Noel: Well, I can translate and teach you how to say it if you want.
Frasier: You can? Really? Oh, Noel, thank you.
Noel: Of course, I'll expect a little something quid pro quo.
Frasier: Certainly, whatever you'd like.
Noel: Great. The Seattle Star Trek convention is this weekend, and all the Enterprise captains are making an appearance. I need Scott Bakula's autograph to make my collection complete.
Frasier: Noel, isn't this something you could do yourself?
Noel: I would, but William Shatner's restraining order against me is still in effect. It's so stupid. It wasn't even a real phaser.

Quote from Star Mitzvah

Frasier: Noel, how did you know I would do it?
Noel: What do you mean?
Frasier: Well, you must have known I would do this for you, or you wouldn't be carrying around a picture of Scott Bakula, right?
Noel: ... Right.

Quote from Star Mitzvah

Frasier: But with all due respect, Noel, perhaps weaning yourself off science fiction might be the first step toward achieving a genuine, meaningful, grownup person's life! Just a friendly suggestion.
Noel: You're right. You did your best and that's good enough for me.
Frasier: Thank you, Noel. So, you'll still be my tutor?
Noel: Sure.
Frasier: Good man. Thank you. I'll see you tomorrow. [exits]
Noel: Oh, yes, you will see me tomorrow. And by the rings of Septaurus Five you will pay, Dr. Crane. You... [sees Kenny] Oh hi, Kenny! ...will pay!

Quote from Star Mitzvah

Noel: Well, well. The fox and the hound working together. How ironic.
Roz: I'm just taking care of him until Frasier gets back from Boston. By the way, he left you something.
Noel: He did?
Roz: Yeah.
[Noel opens the box which contains a black wig and a certificate of authenticity]
Roz: Wow. A wig? That's cruel even for Frasier.
Noel: Cruel? It's only the wig Joan Collins wore in Star Trek #28, "City on the Edge of Forever." It's probably still got her DNA in it.

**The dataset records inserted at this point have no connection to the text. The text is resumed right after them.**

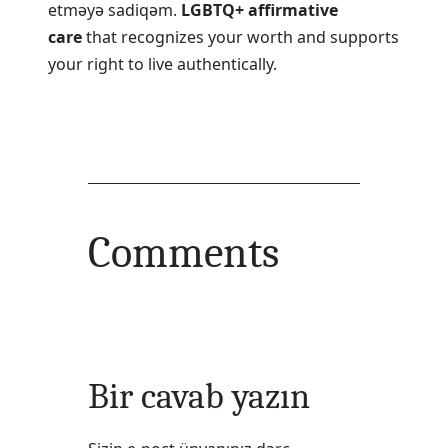
etməyə sadiqəm.
LGBTQ+ affirmative
care
that recognizes your worth and supports
your right to live authentically.
Comments
Bir cavab yazın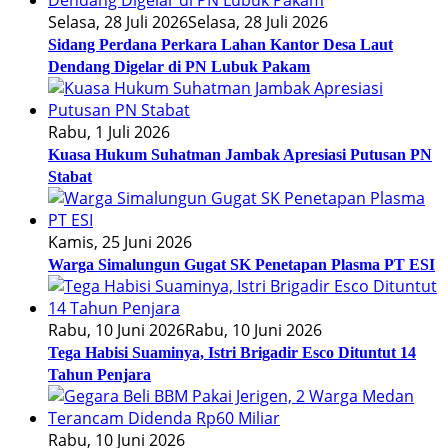
Selasa, 28 Juli 2026
Selasa, 28 Juli 2026
Sidang Perdana Perkara Lahan Kantor Desa Laut
Dendang Digelar di PN Lubuk Pakam
Rabu, 1 Juli 2026
Kuasa Hukum Suhatman Jambak Apresiasi Putusan PN
Stabat
Kamis, 25 Juni 2026
Warga Simalungun Gugat SK Penetapan Plasma PT ESI
Rabu, 10 Juni 2026
Rabu, 10 Juni 2026
Tega Habisi Suaminya, Istri Brigadir Esco Dituntut 14
Tahun Penjara
Rabu, 10 Juni 2026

Quote from A New Position for Roz

Frasier: Kenny, this is not amateur hour. My show is already suffering enough just losing Roz. I will not let you replace her with a complete novice.
Kenny: Come on, don't you remember when you were a young whippersnapper with nothing but a pantload of talent and a headful of dreams?
Frasier: Are we still talking about Noel?
Noel: Five seconds to launch, Dr. Crane.

Quote from A New Position for Roz

Frasier: In the meantime, we have with us today Noel Shempsky, a KACL employee whose sole qualification for this job seems to be that he has never taken a sick day.
Noel: Good afternoon, listeners, near and stars away. Our first query comes from a Class M planet we call Earth, and appears to be personal in nature. Oh, and his name is Glen.
Frasier: Go ahead, Glen, I'm listening.

Quote from A New Position for Roz

Noel: I'm next. Sweetest Roz, you are my ship when I'm at sea, my fairest rose, my fantasy. With each sunrise my thanks I send, for you, my love, my true best friend.
Bulldog: Puke!
Noel: That was beautiful, you son of a b.